Peste des petits ruminants (PPRV/"goat plague"): original source in West Africa, went the other way (now endemic in mideast and southern Asia). similar to rinderpest, affects goats and sheep and a range of wild hosts
Phocine & cetacean distemper viruses: there have been recent discovery of a whole batch of these viruses in causing marine mammal die-offs of various kinds: these epidemics are really hard to observe, but bodies do wash up (North Sea phocine distemper virus epidemic in 1988 is probably the most carefully recorded example), and reverse transcriptase PCR (RT-PCR) techniques are helping a lot because one can extract virus from decomposing/ed samples (and sequence the virus, if there's enough left, to find out phylogenetic relationships)
Canine distemper virus: domestic dogs (obviously), also affects wild dogs, hyaenas, and almost every other carnivore you can think of (polar bears, raccoons, pandas, seals, ferrets, lions, etc. etc. etc.). Responsible for many outbreaks in small and endangered wildlife populations: e.g. blackfooted ferrets, lions of the Ngorongo crater (30% (?) mortality in 1994). Often spread from domestic dogs (which often have high, stable population densities) but also (?) in some cases apparently circulating/persistent within wild populations (polar bears, crabeater seals).

Q: could patterns of host specificity be related to population ecology of the host taxa? (e.g. large, stable populations allow more specialized parasites?)

Host shifting

Morbilliviruses apparently switch hosts a lot.

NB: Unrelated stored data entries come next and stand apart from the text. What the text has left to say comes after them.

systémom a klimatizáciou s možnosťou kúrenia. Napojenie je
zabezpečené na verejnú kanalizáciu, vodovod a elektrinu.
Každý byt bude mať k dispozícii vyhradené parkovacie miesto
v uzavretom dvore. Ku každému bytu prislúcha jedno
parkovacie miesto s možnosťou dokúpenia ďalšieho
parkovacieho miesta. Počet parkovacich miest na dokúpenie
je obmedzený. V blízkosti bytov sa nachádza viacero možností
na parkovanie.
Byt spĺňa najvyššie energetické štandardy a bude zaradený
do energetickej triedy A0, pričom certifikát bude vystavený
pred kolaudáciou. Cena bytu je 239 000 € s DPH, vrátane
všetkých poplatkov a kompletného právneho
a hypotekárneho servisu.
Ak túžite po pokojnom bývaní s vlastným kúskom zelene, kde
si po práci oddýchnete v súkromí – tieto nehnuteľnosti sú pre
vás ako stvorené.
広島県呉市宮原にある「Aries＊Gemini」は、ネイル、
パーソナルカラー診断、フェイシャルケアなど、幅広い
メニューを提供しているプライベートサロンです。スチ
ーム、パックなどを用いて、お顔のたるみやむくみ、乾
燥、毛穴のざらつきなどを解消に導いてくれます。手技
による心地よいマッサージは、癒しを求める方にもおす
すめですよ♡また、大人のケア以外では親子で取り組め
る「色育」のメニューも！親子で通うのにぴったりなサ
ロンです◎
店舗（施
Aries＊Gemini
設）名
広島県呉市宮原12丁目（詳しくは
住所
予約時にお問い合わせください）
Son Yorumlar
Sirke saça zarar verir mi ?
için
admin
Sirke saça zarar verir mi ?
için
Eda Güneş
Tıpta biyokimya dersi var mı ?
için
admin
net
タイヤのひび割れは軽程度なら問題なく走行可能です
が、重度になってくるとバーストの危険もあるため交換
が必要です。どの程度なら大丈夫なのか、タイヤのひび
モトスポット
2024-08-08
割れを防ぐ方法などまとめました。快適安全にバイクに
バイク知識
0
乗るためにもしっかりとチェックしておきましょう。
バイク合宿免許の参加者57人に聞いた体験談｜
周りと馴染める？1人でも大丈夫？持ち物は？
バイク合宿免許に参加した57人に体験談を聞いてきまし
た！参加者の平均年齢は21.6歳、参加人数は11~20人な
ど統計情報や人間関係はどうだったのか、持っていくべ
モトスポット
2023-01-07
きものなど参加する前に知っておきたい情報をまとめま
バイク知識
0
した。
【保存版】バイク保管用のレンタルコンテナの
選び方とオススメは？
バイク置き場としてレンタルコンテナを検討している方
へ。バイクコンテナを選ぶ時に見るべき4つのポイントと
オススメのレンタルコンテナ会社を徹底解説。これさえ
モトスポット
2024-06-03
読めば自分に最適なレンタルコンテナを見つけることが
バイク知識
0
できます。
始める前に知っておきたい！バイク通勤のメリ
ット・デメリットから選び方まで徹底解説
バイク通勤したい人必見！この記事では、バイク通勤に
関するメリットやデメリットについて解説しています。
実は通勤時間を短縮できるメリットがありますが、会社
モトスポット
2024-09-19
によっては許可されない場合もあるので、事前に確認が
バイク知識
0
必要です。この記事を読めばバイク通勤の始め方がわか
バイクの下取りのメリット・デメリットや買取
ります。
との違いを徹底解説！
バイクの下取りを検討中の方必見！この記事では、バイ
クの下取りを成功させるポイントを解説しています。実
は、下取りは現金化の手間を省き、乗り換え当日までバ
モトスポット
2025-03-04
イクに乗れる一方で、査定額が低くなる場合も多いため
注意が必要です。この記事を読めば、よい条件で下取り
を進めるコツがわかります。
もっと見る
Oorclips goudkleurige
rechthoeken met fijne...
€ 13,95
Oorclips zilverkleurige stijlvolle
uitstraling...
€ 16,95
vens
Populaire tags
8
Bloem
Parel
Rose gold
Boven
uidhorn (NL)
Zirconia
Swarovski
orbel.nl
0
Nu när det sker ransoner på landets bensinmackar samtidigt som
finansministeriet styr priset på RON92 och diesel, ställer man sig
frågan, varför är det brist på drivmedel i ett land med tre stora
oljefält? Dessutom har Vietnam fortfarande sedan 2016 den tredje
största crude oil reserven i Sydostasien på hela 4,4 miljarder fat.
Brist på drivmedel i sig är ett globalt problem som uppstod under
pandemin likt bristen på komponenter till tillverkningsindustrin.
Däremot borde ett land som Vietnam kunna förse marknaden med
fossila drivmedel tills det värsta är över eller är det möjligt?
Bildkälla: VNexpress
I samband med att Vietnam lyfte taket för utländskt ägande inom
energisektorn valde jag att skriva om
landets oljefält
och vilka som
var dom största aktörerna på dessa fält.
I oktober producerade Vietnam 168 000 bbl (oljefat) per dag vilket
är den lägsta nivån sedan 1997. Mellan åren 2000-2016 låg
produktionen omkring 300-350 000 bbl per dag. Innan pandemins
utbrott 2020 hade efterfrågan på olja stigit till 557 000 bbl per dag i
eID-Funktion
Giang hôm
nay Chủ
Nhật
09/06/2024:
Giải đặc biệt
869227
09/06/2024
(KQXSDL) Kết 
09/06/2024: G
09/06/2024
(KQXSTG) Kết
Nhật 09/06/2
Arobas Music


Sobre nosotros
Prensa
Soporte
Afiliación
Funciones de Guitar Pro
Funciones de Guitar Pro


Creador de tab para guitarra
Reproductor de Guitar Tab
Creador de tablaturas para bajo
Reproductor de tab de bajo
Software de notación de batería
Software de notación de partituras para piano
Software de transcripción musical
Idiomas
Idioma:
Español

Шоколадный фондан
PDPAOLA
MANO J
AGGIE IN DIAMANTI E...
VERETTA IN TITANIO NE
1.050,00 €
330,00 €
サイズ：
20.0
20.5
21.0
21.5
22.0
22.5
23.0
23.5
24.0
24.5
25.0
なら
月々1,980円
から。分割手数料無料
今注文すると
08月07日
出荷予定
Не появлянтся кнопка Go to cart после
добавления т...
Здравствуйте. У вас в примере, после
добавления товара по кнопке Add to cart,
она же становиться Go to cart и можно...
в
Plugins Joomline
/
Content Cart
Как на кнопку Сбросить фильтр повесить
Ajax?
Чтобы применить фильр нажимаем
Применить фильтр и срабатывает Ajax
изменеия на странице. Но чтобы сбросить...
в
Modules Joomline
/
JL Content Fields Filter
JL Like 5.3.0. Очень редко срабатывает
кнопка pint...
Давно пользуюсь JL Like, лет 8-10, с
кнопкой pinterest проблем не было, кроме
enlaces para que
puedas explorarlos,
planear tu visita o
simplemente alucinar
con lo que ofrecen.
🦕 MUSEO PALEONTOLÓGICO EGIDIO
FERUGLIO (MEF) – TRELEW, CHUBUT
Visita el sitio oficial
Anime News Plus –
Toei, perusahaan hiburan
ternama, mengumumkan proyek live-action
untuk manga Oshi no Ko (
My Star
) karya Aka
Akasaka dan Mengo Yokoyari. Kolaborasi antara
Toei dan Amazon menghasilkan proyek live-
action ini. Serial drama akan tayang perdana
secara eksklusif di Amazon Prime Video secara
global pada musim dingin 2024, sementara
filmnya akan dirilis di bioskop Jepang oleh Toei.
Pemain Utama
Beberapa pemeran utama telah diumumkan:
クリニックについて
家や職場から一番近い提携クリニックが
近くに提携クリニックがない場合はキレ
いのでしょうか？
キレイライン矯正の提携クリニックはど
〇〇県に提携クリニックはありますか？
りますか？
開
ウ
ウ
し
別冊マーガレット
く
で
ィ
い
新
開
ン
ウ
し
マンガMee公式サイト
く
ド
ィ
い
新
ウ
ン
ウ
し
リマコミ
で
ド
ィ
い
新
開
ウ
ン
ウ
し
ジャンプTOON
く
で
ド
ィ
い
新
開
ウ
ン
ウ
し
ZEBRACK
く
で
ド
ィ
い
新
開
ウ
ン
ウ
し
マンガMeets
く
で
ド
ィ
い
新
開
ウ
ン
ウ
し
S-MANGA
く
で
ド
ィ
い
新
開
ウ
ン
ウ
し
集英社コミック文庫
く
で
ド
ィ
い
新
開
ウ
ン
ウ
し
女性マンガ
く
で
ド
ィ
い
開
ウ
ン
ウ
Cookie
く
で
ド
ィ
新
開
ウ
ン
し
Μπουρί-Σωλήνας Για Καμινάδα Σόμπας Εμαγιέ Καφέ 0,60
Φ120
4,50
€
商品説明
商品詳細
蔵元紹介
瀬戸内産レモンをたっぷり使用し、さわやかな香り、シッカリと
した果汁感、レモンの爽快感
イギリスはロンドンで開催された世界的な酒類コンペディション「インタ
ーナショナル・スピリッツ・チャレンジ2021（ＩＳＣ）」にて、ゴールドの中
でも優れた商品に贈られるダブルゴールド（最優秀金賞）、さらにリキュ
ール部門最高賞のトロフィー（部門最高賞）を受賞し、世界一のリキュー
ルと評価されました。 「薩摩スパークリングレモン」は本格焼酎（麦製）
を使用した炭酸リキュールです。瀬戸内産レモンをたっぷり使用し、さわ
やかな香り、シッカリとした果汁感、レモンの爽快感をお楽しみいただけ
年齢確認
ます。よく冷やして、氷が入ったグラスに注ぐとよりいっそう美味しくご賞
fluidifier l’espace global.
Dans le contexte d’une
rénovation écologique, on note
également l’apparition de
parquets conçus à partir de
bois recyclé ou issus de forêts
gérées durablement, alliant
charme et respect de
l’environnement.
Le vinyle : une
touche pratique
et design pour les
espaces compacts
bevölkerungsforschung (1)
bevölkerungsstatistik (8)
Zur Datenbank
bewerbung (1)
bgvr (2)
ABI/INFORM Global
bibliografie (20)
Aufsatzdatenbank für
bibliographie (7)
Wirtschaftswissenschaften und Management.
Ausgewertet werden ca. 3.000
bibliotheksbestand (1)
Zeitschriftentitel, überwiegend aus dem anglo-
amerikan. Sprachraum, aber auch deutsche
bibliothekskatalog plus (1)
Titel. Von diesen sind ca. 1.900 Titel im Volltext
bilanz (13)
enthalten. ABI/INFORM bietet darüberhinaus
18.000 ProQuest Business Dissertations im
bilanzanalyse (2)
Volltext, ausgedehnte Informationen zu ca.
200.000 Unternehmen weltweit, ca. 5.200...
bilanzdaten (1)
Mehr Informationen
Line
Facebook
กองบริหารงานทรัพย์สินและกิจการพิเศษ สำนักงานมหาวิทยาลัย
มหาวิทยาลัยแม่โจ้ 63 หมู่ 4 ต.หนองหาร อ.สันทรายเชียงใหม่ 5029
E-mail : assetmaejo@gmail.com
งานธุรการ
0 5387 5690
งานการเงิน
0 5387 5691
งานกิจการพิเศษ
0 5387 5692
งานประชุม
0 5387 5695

In particular, we can see shifts in specificity at three levels, each of which has molecular phylogenies to back it up.

the most "macro" level, the distinction between different large branches of the phylogeny (measles, rinderpest/PPRV, CDV/PDV)
at an intermediate level, the (apparently) more recent origin of a variety of different strains of marine mammal viruses, probably from CDV (these viruses may also be traded between different marine mammal populations, or persistent within some particularly large populations). Molecular data

(RPV=rinderpest; PDV=phocine distemper virus; DMV=dolphin morbillivirus; CDV=canine distemper virus; PMV=porpoise morbillivirus; PPRV=peste des petits ruminants; MSMV=monk seal morbillivirus (WA, West Africa, and G, greece); MV-EDM=measles virus, Edmonton (vaccine) strain)
canine distemper virus seems to have very few limits, although there are recognizable differences between strains; however, these strains are mostly geographical rather than grouped by species, e.g.:

Evolutionary ideas

Morbilliviruses form a "global web" of disease. The web is dynamic; new strains seem to be forming all the time, from measles (which apparently evolved in the last 10,000 years), to the closely related marine mammal family, to the related strains in CDV epidemics. If we are sufficiently careful we can draw some analogies between metazoan parasites in a single host (when the host dies the parasite has to move on), morbilliviruses in a population, and maybe even in the long run diseases in a population that goes extinct (although there's a problem here, since we are unlikely ever to know about entire species that were driven extinct by diseases [although the golden tree frog in Costa Rica -- driven to disappearance and possible extinction by a chytrid fungus -- may, alas, be an example]).